Tuesday, January 5, 2010
What you need:
~ 1 small yellow onion, diced
~ 1 T. coconut oil
~ 4 cups chicken stock (I use homemade)
~ 2 cups of cooked shredded chicken (or more if you like it extra chicken-y!)
~ ½ bag frozen sweet corn
~ 2-3 cans Rotel (original)
~ ½ cup brown rice
~ 2 Tbsp. dried cilantro leaves
~ Salt to taste
~ Shredded cheese (we like Monterey Jack)
~ Sour cream
~ Flour tortillas (approx. 4 8" tortillas)
* In large soup pot, sautee onions in coconut oil.
* Add chicken stock and bring to boil.
* Add corn, rice and cilantro, reduce heat to medium and allow to cook at gentle boil for approximately 45 minutes (until rice is tender).

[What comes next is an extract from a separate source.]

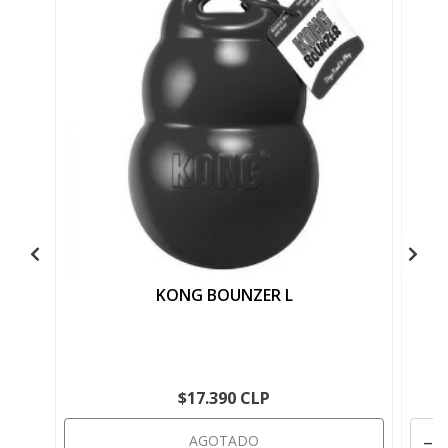
KONG BOUNZER L
$17.390 CLP
-
AGOTADO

* Meanwhile, slice tortillas into 1" x 4" strips and bake on a parchment lined cookie sheet at 350 until crispy (be careful, they go from crispy to burnt really quickly!).
* Once rice is tender, add chicken, corn, Rotel and salt.
* Return to simmer and allow to heat thru.
Edited to add: You might need to add water as it's cooking to keep it the proper "soup" consistency!
Serve topped with shredded cheese, a dollop of sour cream and crispy tortilla strips.